SANTA CRUZ — Santa Cruz County Administrative Officer Susan Mauriello, who is California’s longest-serving county executive, announced her retirement Tuesday.
Mauriello’s retirement is effective on July 7.
Mauriello became the second female county administrative officer in the state when she was appointed to the position in the weeks following the 1989 Loma Prieta Earthquake, helping to guide the county through post-earthquake recovery.
Since then, Mauriello has shaped Santa Cruz County into a model for other counties through her deep reservoirs of knowledge and native New York verve, said Santa Cruz County spokesman Jason Hoppin.
“I consider it an honor and privilege to serve the people of Santa Cruz County,” Mauriello said. “Public service is one of the highest callings as we strive to make our community a better place for all residents, but the time is right for me to move on to the next phase.”
During her tenure, the county’s budget grew from less than $200 million to more than $700 million. The number of county parks and recreation spaces nearly tripled, and the county became a leader in the field of criminal justice reform and health and human services programs.
Mauriello has served 24 board members, and oversees a staff of more than 2,000 that delivers a variety of services to county residents.

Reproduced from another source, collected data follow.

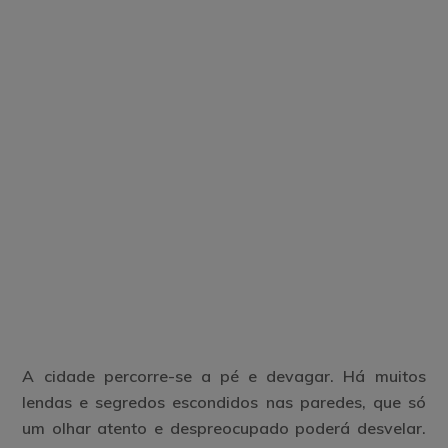
A cidade percorre-se a pé e devagar. Há muitos
lendas e segredos escondidos nas paredes, que só
um olhar atento e despreocupado poderá desvelar.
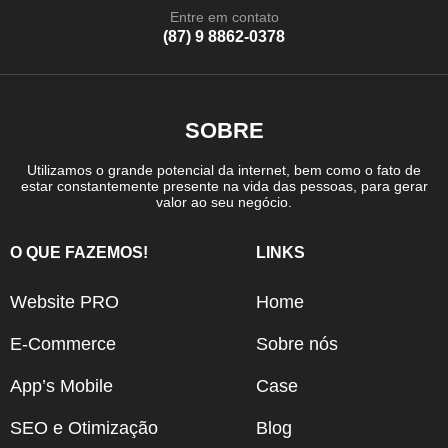
Entre em contato
(87) 9 8862-0378
SOBRE
Utilizamos o grande potencial da internet, bem como o fato de
estar constantemente presente na vida das pessoas, para gerar
valor ao seu negócio.
O QUE FAZEMOS!
LINKS
Website PRO
Home
E-Commerce
Sobre nós
App’s Mobile
Case
SEO e Otimização
Blog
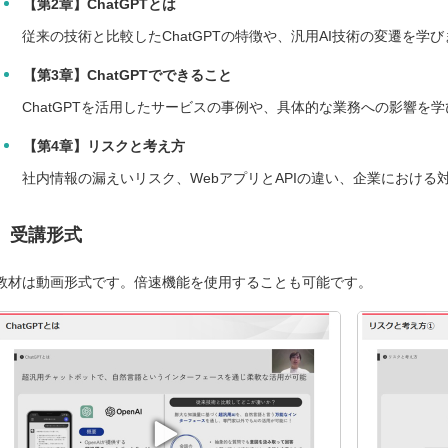
【第2章】ChatGPTとは
従来の技術と比較したChatGPTの特徴や、汎用AI技術の変遷を学
【第3章】ChatGPTでできること
ChatGPTを活用したサービスの事例や、具体的な業務への影響を
【第4章】リスクと考え方
社内情報の漏えいリスク、WebアプリとAPIの違い、企業における
受講形式
教材は動画形式です。倍速機能を使用することも可能です。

“It has been an honor working with Susan, both when I was a State representative and now as a board member,” Board of Supervisors Chair Bruce McPherson said. “Over time, she has demonstrated the highest levels of knowledge, compassion, effectiveness and integrity in serving the people of Santa Cruz County, and her accomplishments would fill a book. She is well-recognized as a highly effective statewide advocate for counties, and she will be greatly missed.”

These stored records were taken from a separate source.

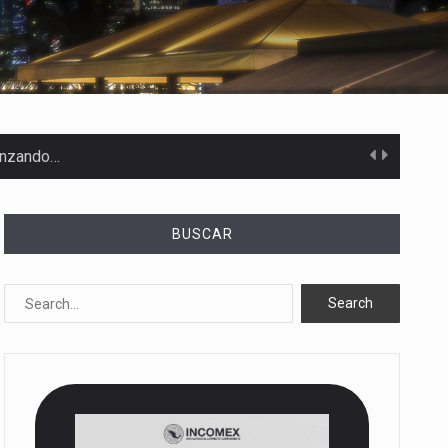
canzando…
BUSCAR
 Estados Unidos…
uivocada de…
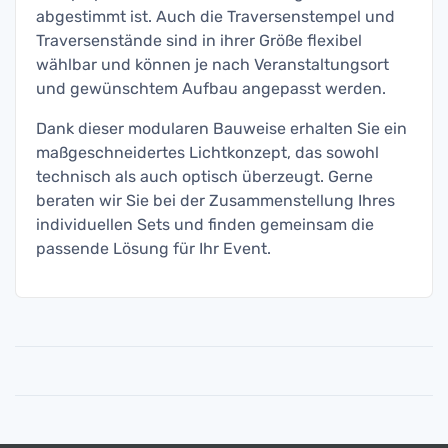
abgestimmt ist. Auch die Traversenstempel und
Traversenstände sind in ihrer Größe flexibel
wählbar und können je nach Veranstaltungsort
und gewünschtem Aufbau angepasst werden.
Dank dieser modularen Bauweise erhalten Sie ein
maßgeschneidertes Lichtkonzept, das sowohl
technisch als auch optisch überzeugt. Gerne
beraten wir Sie bei der Zusammenstellung Ihres
individuellen Sets und finden gemeinsam die
passende Lösung für Ihr Event.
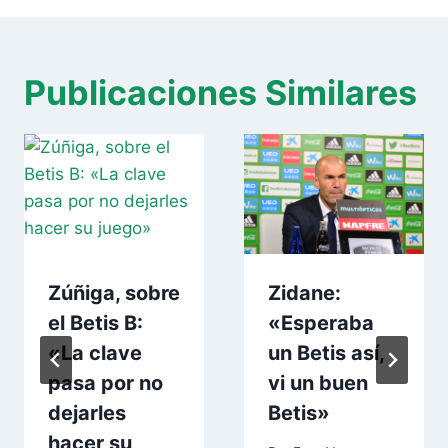
Publicaciones Similares
Zúñiga, sobre
Zidane:
el Betis B:
«Esperaba
«La clave
un Betis así,
pasa por no
vi un buen
dejarles
Betis»
hacer su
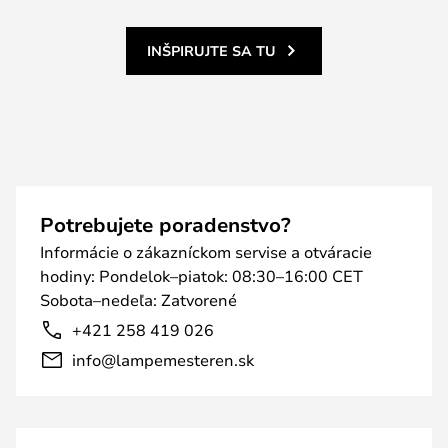
INŠPIRUJTE SA TU
Potrebujete poradenstvo?
Informácie o zákazníckom servise a otváracie
hodiny: Pondelok–piatok: 08:30–16:00 CET
Sobota–nedeľa: Zatvorené
+421 258 419 026
info@lampemesteren.sk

Many of the county’s public facilities bear Mauriello’s influence, including the Public Safety Center, Simpkins Family Swim Center, Animal Services Center, Behavioral Health Center and the Live Oak Library. She also helped with the reuse of the old County Jail, which is now the Museum of Art and History.
Construction of a new Rountree Detention Facility and renovation of Juvenile Hall are both underway, focused on programs to reduce recidivism and improve chances for successful reentry.
Under Mauriello’s leadership, the county improved the business climate with numerous neighborhood and commercial developments, such as those on the Soquel Corridor and Upper 41st Avenue.
"Susan has been an extraordinary leader, seeing the county through many changes at the State and national levels,” Vice Chair John Leopold said. “She has helped us weather numerous local natural disasters and she built a wonderful set of public facilities. Susan Mauriello has left us with a strong foundation to carry us into the future.”
Mauriello also helped the county address the challenges posed by changes at the state level, including budget cuts, the dissolution of redevelopment agencies, the expansion of health care programs under the Affordable Care Act and changes under AB 109 realignment and other public safety reforms.
Mauriello served as a mentor to new county CAOs and was part of the County Administrative Officers Association of California, which recently honored Mauriello with a Distinguished Service Award at a ceremony in Palm Springs.
Terry Schutten, executive director of the County Administrative Officers Association of California, called Mauriello “one of the best administrators in the state.”
“Her in-depth knowledge of State and local issues is profound, she is a tireless advocate for county government and her retirement will leave a significant void in county leadership across California,” Schutten said.
Mauriello received just over $270,000 per year, and benefits totaling more than $65,000 in 2015, according to Transparent California.
Hoppin said that the county will begin a recruitment process to find her replacement.